══ Information given ══
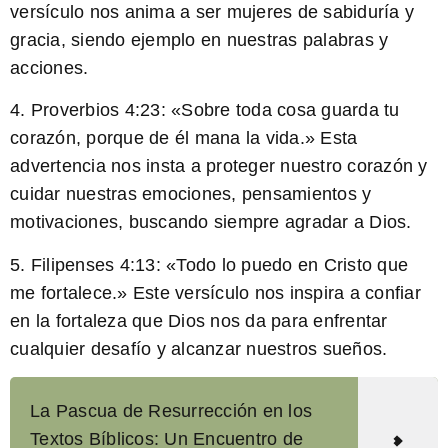
versículo nos anima a ser mujeres de sabiduría y
gracia, siendo ejemplo en nuestras palabras y
acciones.
4. Proverbios 4:23:
«Sobre toda cosa guarda tu
corazón, porque de él mana la vida.»
Esta
advertencia nos insta a proteger nuestro corazón y
cuidar nuestras emociones, pensamientos y
motivaciones, buscando siempre agradar a Dios.
5. Filipenses 4:13:
«Todo lo puedo en Cristo que
me fortalece.»
Este versículo nos inspira a confiar
en la fortaleza que Dios nos da para enfrentar
cualquier desafío y alcanzar nuestros sueños.
La Pascua de Resurrección en los
Textos Bíblicos: Un Encuentro de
═══
__Brief__.
An exact copy of the lines from the one with "Este versículo nos inspira a confiar" through the last line of the listing is the whole answer.

__Answer space__.
Este versículo nos inspira a confiar
en la fortaleza que Dios nos da para enfrentar
cualquier desafío y alcanzar nuestros sueños.
La Pascua de Resurrección en los
Textos Bíblicos: Un Encuentro de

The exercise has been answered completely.